高齢者

肺炎知識ガイド

リスクの高い患者

高齢者

高齢者にとって肺炎は非常に怖い病気です。肺炎で亡くなる方の実に94パーセントが65歳以上の高齢者なのです。また高齢者がお亡くなりになる場合、全体の約三分の一が肺炎で命を落としているのです。こうして見ると、高齢者は肺炎に関して、非常にリスクが高いと言えます。

けれどもそれはなぜなのでしょう?高齢者は若い方に比べて体の機能が低下していますし、免疫機能も同じく低下しています。口腔内には肺炎球菌など、もともと肺炎を引き起こす細菌がすみついています。

健康な人なら、気道の線毛運動で病原菌は排除されますが、高齢者の場合この線毛運動が機能しにくくなっています。そのため病原菌やウイルスが、肺に容易に到達しやすくなっています。また糖尿病や腎臓病・心臓病などの基礎疾患を持っている方も多くなります。

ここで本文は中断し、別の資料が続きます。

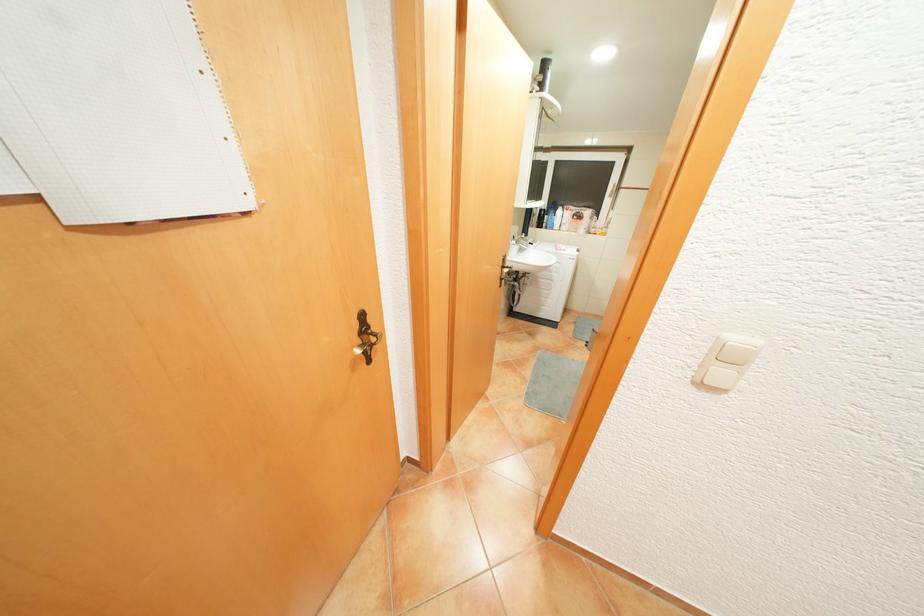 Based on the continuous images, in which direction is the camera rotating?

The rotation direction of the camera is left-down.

基礎疾患をもっていると、普段からステロイド系の薬や抗がん薬などの、免疫抑制剤を服用している可能性が高くなります。免疫抑制剤は人の体の免疫力を低下させていますので、自然治癒力が働かず、病気の回復が遅れてしまいます。また喘息や心不全・慢性的な呼吸器系の疾患をもっている方の場合、肺炎を併発すると簡単に重篤な状態になりやすいのでより注意が必要です。

また高齢者の肺炎は、症状がはっきり出ない(はっきり訴えない)急に容態が変わる、などの厄介な面もあります。普段からのストレッチ程度でもよいので体を動かすことや、免疫力をあげる食事・周囲の方々の理解が必要です。